例えば、住宅の断熱性能について、地域毎に方向性が異なるのは当然です。北海道で建てる家に求められる断熱性能と、沖縄県で建てるそれとは、当然求めるものが違います。
平均年齢が高い自治体ではバリアフリーや介護住宅への補助を充実させ、土地が少ないエリアでは、マンションに対する施策を打ち出すなど、地域性があるのは当然です。
しかし、必要な部分に目が向いていない、または、取り組みが遅い自治体があるのも事実。私が住んでいる広島県のことが気にまりましたが、今日は全国の中でも取り組みが進んでいる自治体の一つ「鳥取県」を取り上げます。
国の基準を上回る省エネ基準を設けた「鳥取県」
鳥取県独自の取り組み
私の故郷である島根県のお隣「鳥取県」。全国でも省エネに対する取り組みが先進的であると有名な自治体の一つです。前教授のセミナーでも話題に挙がりました。
鳥取県は令和2年、戸建て住宅における「健康省エネ住宅性能基準」という県独自に定めた、高気密・高断熱住宅に求める基準を制定しました。また、その基準に適合した住宅を建てる住民には助成金を出します。しかも、助成制度の予算を十分に確保した上で、常識的には年度またぎができない補助金を、年中いつでも申請できるよう工夫し、事業者や住宅取得者が使いやすくするための工夫もしています。
国を上回る独自の省エネ基準
2025年4月以降に着工する全ての建物について、省エネ基準適合が義務付けられます。その基準は地域によって異なりますが、鳥取県で義務化される断熱性能はUA値=0.87。気密性能については特に基準は設けれていません。

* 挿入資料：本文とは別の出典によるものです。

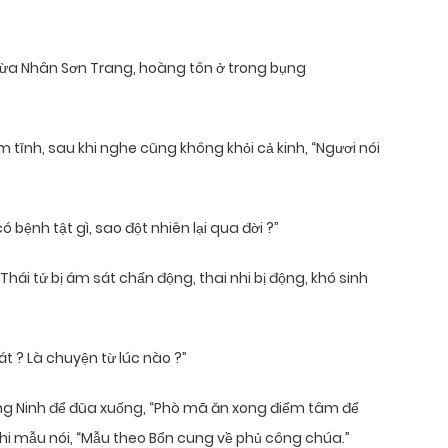
Thừa Nhân Sơn Trang, hoàng tôn ở trong bụng
trầm tĩnh, sau khi nghe cũng không khỏi cả kinh, “Ngươi nói
ó bệnh tật gì, sao đột nhiên lại qua đời ?”
 Thái tử bị ám sát chấn động, thai nhi bị động, khó sinh
sát ? Là chuyện từ lúc nào ?”
ường Ninh để đũa xuống, “Phò mã ăn xong điểm tâm để
hi mẫu nói, “Mẫu theo Bổn cung về phủ công chúa.”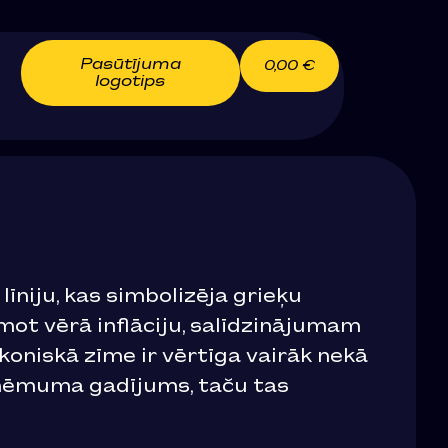
Pasūtījuma
0,00
€
logotips
īniju, kas simbolizēja grieķu
mot vērā inflāciju, salīdzinājumam
koniskā zīme ir vērtīga vairāk nekā
izņēmuma gadījums, taču tas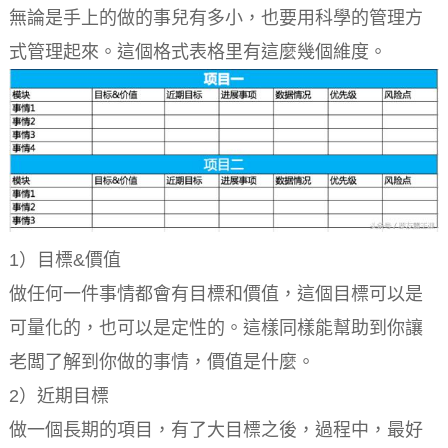
無論是手上的做的事兒有多小，也要用科學的管理方
式管理起來。這個格式表格里有這麼幾個維度。
1）目標&價值
做任何一件事情都會有目標和價值，這個目標可以是
可量化的，也可以是定性的。這樣同樣能幫助到你讓
老闆了解到你做的事情，價值是什麼。
2）近期目標
做一個長期的項目，有了大目標之後，過程中，最好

鳥取県が独自に設け、助成補助対象とした「健康省エネ住宅性能基準」はと言うと、、、
国の義務化(2025年) UA値=0.87
ZEH(政府推進レベル) UA値=0.6
T-G1(鳥取県最低レベル)UA値=0.48 C値=1.0
T-G2(鳥取県推奨レベル)UA値=0.34 C値=1.0
T-G3(鳥取県最高レベル)UA値=0.23 C値=1.0
上の赤い部分のレベルが助成補助対象であり、鳥取県が自治体として強く推奨するレベルです。国が示してもいない気密性(C値)にまで言及しています。
如何に国の基準レベルが低く、鳥取県の現状に合っていないのかがわかります。それに気づき、独自の対策を打ち出した鳥取県って凄いと単純に思います。ライバル県である島根県出身の私でもそう思います笑
広島県については別の機会で触れますが、ここで言いたいのは「国の基準」が全てではないということ。あくまで最低ラインを示しているに過ぎず、地域ごとに細かく見ていけば、事足りないレベルになっているのが住宅性能の基準だということです。この事実がありながら、国の基準で家を建てている住宅会社に依頼するのか、先を見据え国の基準を上回る性能の家を建てている住宅会社に依頼するのか。この選択が、後悔、満足の大きな分かれ目になりそうです。